Biden Plans to Circumvent SCOTUS on Student Loan Decision

Updated: Jul 4, 2023

Ivuskans, G. (2022). Joe Biden, President of USA, during press conference, after NATO Extraordinary Summit. Brussels, Belgium [photograph]. Deposit Photos.

The Supreme Court ruled 6-3 on Friday the President of the United States does not possess the power to forgive federal student loan debts. The President laid out his plan last year to forgive federal student loan debt, which has received a lot of pushback and legal challenges from conservatives. President Biden expressed his anger towards the court's decision to strike down his plan on Friday, June 30th, in this statement: "This program was all set to begin. The website had been set up. The applications had been simplified, taking less than five minutes to complete. Notices had been sent out to people about the relief they were eligible for. Sixteen million people — sixteen million people had already been approved. The money was literally about to go out the door. And then, Republican elected officials and special interests stepped in. They said no — "no" — snatching from the hands of millions of Americans thousands of dollars in student debt relief that was about to change their lives."

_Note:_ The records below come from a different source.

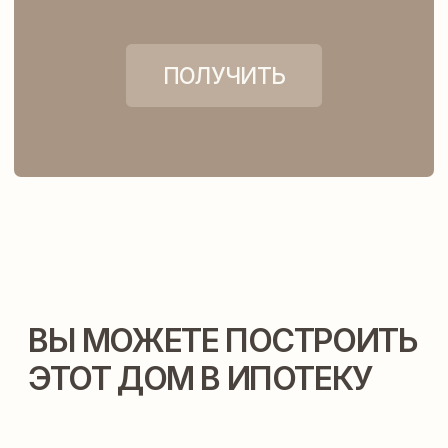
ВАМ ТАКЖЕ МОГУТ
ПОДОЙТИ ЭТИ ПРОЕКТЫ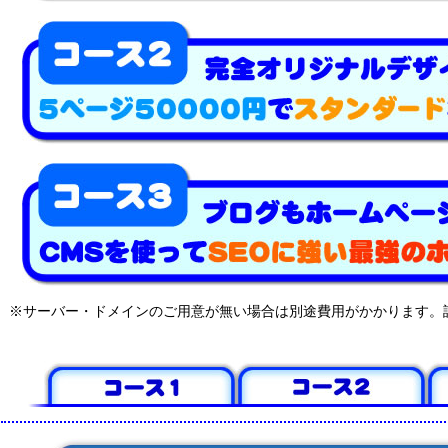
※サーバー・ドメインのご用意が無い場合は別途費用がかかります。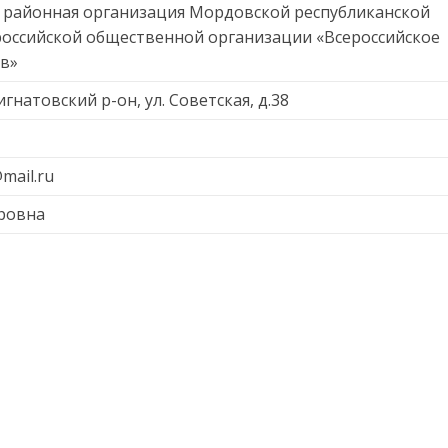
 районная организация Мордовской республиканской
оссийской общественной организации «Всероссийское
в»
гнатовский р-он, ул. Советская, д.38
mail.ru
ровна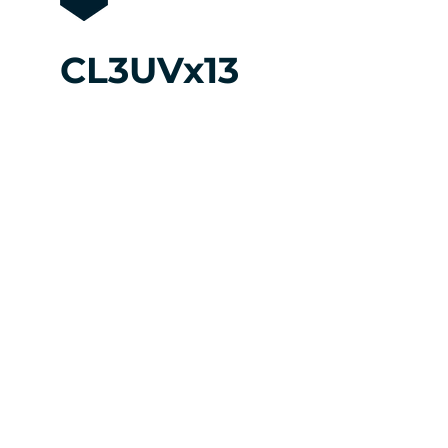
CL3UVx13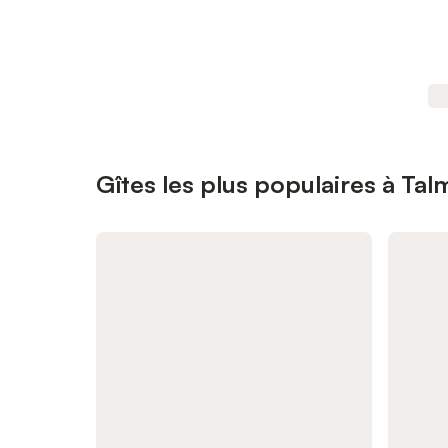
Gîtes les plus populaires à Ta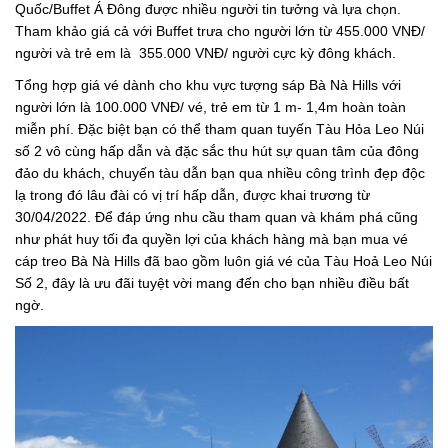
Quốc/Buffet Á Đông được nhiều người tin tưởng và lựa chọn.
Tham khảo giá cả với Buffet trưa cho người lớn từ 455.000 VNĐ/
người và trẻ em là 355.000 VNĐ/ người cực kỳ đông khách.
Tổng hợp giá vé dành cho khu vực tượng sáp Bà Nà Hills với
người lớn là 100.000 VNĐ/ vé, trẻ em từ 1 m- 1,4m hoàn toàn
miễn phí. Đặc biệt bạn có thể tham quan tuyến Tàu Hỏa Leo Núi
số 2 vô cùng hấp dẫn và đặc sắc thu hút sự quan tâm của đông
đảo du khách, chuyến tàu dẫn bạn qua nhiều công trình đẹp độc
lạ trong đó lâu đài có vị trí hấp dẫn, được khai trương từ
30/04/2022. Để đáp ứng nhu cầu tham quan và khám phá cũng
như phát huy tối đa quyền lợi của khách hàng mà bạn mua vé
cáp treo Bà Nà Hills đã bao gồm luôn giá vé của Tàu Hoả Leo Núi
Số 2, đây là ưu đãi tuyệt vời mang đến cho bạn nhiều điều bất
ngờ.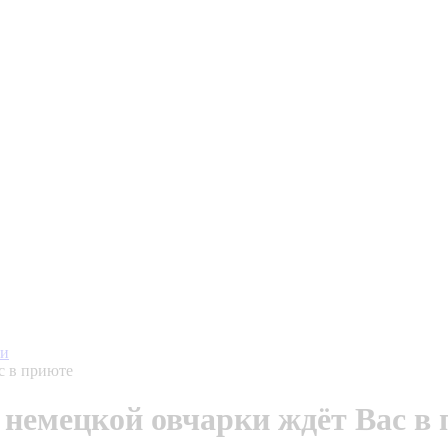
ти
с в приюте
немецкой овчарки ждёт Вас в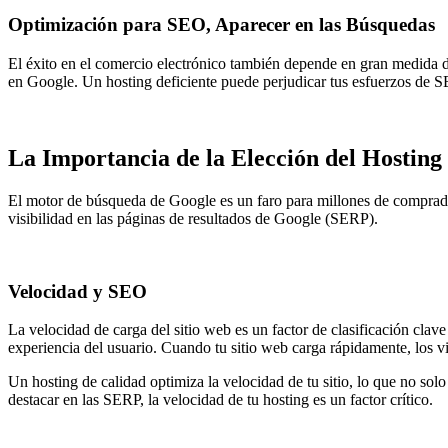
Optimización para SEO, Aparecer en las Búsquedas
El éxito en el comercio electrónico también depende en gran medida de
en Google. Un hosting deficiente puede perjudicar tus esfuerzos de S
La Importancia de la Elección del Hostin
El motor de búsqueda de Google es un faro para millones de compradore
visibilidad en las páginas de resultados de Google (SERP).
Velocidad y SEO
La velocidad de carga del sitio web es un factor de clasificación cla
experiencia del usuario. Cuando tu sitio web carga rápidamente, los vi
Un hosting de calidad optimiza la velocidad de tu sitio, lo que no sol
destacar en las SERP, la velocidad de tu hosting es un factor crítico.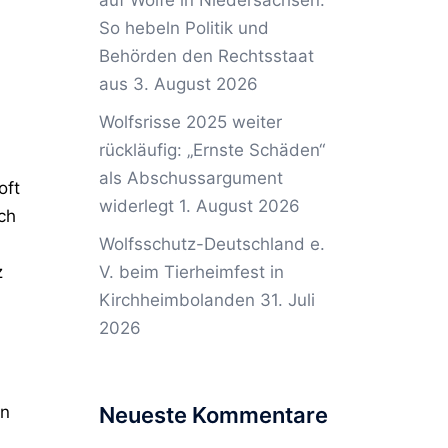
auf Wölfe in Niedersachsen:
So hebeln Politik und
Behörden den Rechtsstaat
aus
3. August 2026
Wolfsrisse 2025 weiter
rückläufig: „Ernste Schäden“
als Abschussargument
oft
widerlegt
1. August 2026
ch
Wolfsschutz-Deutschland e.
V. beim Tierheimfest in
z
Kirchheimbolanden
31. Juli
2026
Neueste Kommentare
en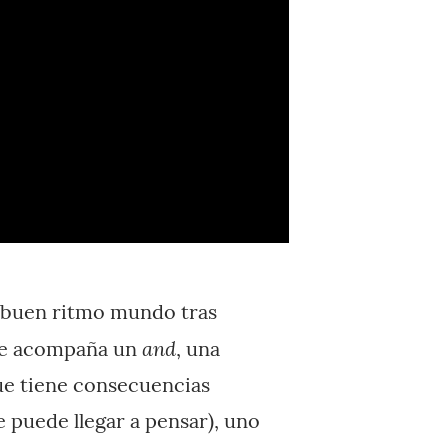
 buen ritmo mundo tras
and
e acompaña un
, una
ue tiene consecuencias
 puede llegar a pensar), uno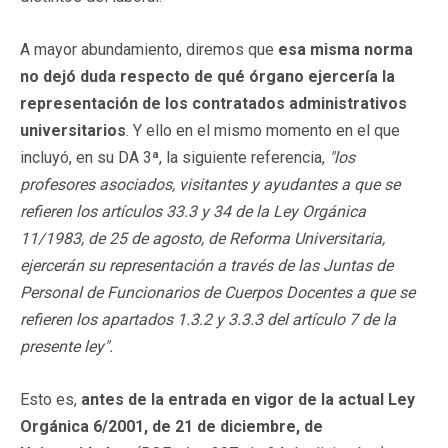
A mayor abundamiento, diremos que
esa misma norma
no dejó duda respecto de qué órgano ejercería la
representación de los contratados administrativos
universitarios
. Y ello en el mismo momento en el que
incluyó, en su DA 3ª, la siguiente referencia,
"los
profesores asociados, visitantes y ayudantes a que se
refieren los artículos 33.3 y 34 de la Ley Orgánica
11/1983, de 25 de agosto, de Reforma Universitaria,
ejercerán su representación a través de las Juntas de
Personal de Funcionarios de Cuerpos Docentes a que se
refieren los apartados 1.3.2 y 3.3.3 del artículo 7 de la
presente ley".
Esto es,
antes de la entrada en vigor de la actual Ley
Orgánica 6/2001, de 21 de diciembre, de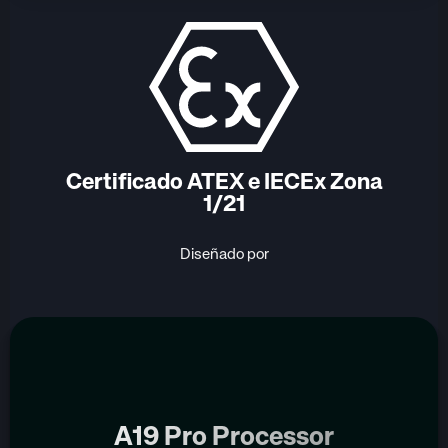
Certificado ATEX e IECEx Zona
1/21
Diseñado por
A19 Pro Processor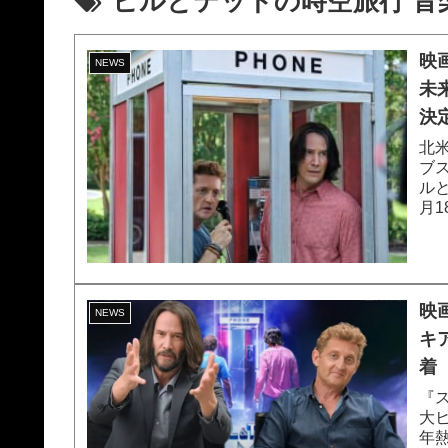
ビルとテッドの時空旅行 音
映
NEWS
未
決
北
ブ
ル
月
が解
映
NEWS
キ
着
『
大
年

President Biden didn't stop there; he also suggested on Friday that he is looking at new avenues to circumvent the Supreme Court's ruling. Biden's new plan is to try to use the 1965 Higher Education Act (HEA) to enact federal student loan forgiveness. Biden described this new avenue in his Friday statement: "First, I'm announcing today a new path consistent with today's ruling to provide student debt relief to as many borrowers as possible as quickly as possible. We will ground this new approach in a different law than my original plan, the so-called Higher Education Act. That will allow Secretary Cardona, who is with me today, to compromise, waive, or release loans under certain circumstances. This new path is legally sound. It will take longer, but I believe it's the best path to provide for as many borrowers as possible with debt relief. I've directed my team to move as quickly as possible under the law. Just moments ago, Secretary Cardona took the first step to initially that — to initiate that new approach."

What remains to be seen is whether or not Biden's plan B will be able to withstand future challenges to its merits and questionable legality.